7 things you can do with your video on YouTube that I can't do on my media server

So, the question is – why use YouTube to host your video when the institution has a perfectly good media server sitting in the rack room? The Auricle asked this question recently and came up with 5 good reasons to choose YouTube over an in house media server. In some respects, this post is an extension to that.

Granted, I am pretending here that some of the elephant issues have left the room. I am not discounting these issues as they are vitally important when it comes to using a very public web service like YouTube. But there are more informed educators than me to discuss issues such as opening up your content, transparency, copyright and (gulp) sharing.

Instead, I am going to focus on a few of the killer technical features YouTube has that will enhance your video in ways that would take me, as an educational technologist, hours and hours of time and effort to reproduce – if I could reproduce these at all.

Take embed, for example. Now, our in house Flash server does a decent job of streaming video content from a single location (which, at my institution, is usually Desire2Learn). But beyond that, well, that’s about all we can do with video. If you want to have that content in a second place (say, a blog or website), it requires an EdTech like me with access to server folders and the tools to create a custom video player to do. So for that reason alone, the YouTube embed ability is a killer feature.

But YouTube can do so much more with a video. Here are 7 technical things that you can do with your video on YouTube that I can’t do with my media server.

1) Annotate videos

After you have created and uploaded a video, you can add notes, speech bubbles and highlights to your video. You can even create hyperlink hotspots that, when clicked on, will take users to an external website or another YouTube video.

2) Close caption videos

Looking to make your videos more accessible, or add in a second language to your video? Try adding subtitles or captions to your YouTube video. What’s the difference? Captions are in the same language as the video’s audio track, subtitles are in a different language.

3) Deep link videos

Want to trim a bit off the top of your video? To do this on our media server requires me to edit the clip, a cumbersome process at best. With YouTube, you can create a link to a specific point in a YouTube video. For example, if you’d like the viewer to start watching the video at one minute and fifty-one seconds into the video, you’d add the following time code to the end of the URL: #t=1m51s. So, here is the link in example. This url should take you to a clip from a New Scientist video that is 1:51 seconds in. http://ca.youtube.com/watch?v=CmPDbktOyBc#t=1m51s

4) Swap your audio for music

Again, I would need to edit and, probably, reencode your video. But YouTube gives you the ability to turn your video into a music video with a preset music track.

5) Subscribe to feeds

RSS feeds are an area we haven’t even begun to explore with our in house media server, so if you want to replicate anything like a YouTube channel that people can subscribe to, well, you are out of luck unless you happen to catch me at a slow time of the year.

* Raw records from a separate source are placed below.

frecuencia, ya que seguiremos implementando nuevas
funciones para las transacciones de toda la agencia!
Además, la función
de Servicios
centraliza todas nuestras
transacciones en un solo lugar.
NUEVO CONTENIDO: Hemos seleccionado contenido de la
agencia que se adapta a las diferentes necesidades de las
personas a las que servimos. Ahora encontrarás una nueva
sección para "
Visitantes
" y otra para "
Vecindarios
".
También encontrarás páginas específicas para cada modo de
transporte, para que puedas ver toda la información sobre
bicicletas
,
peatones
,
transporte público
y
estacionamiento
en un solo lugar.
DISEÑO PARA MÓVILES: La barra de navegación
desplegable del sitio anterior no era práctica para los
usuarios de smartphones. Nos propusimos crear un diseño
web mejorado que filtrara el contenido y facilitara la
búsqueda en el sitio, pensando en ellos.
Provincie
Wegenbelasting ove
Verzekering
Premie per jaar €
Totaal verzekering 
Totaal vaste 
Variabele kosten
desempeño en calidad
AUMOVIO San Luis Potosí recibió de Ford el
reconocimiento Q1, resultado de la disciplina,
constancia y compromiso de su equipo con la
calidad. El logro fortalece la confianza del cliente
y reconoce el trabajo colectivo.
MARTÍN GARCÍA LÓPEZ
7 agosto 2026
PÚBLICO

YouTube, on the other hand, does have basic RSS feeds for subscribing to content. If these feeds are too general, find some smart people who can work their way around YouTubes public API and create the most useful YouTube feeds not found in the YouTube interface.

6) Watch a high resolution version

Okay, granted, the quality of YouTube video is bad, and on this point our in house server has YouTube beat.  But that doesn’t mean you have to be stuck with really lousy video when you use YouTube. Add this code &fmt=18 at the end of the video URL on YouTube and see a higher resolution version of the video.

7) Embed that higher resolution version

Here is a simple hack from Make on how to embed that higher quality video in your site. Basically, add the code &ap=%2526fmt%3D18 at the end of your embed and param url’s and embed the high resolution version of the video on a webpage.

Update November 21: Just found out that you can actually view and embed HD quality videos on YouTube.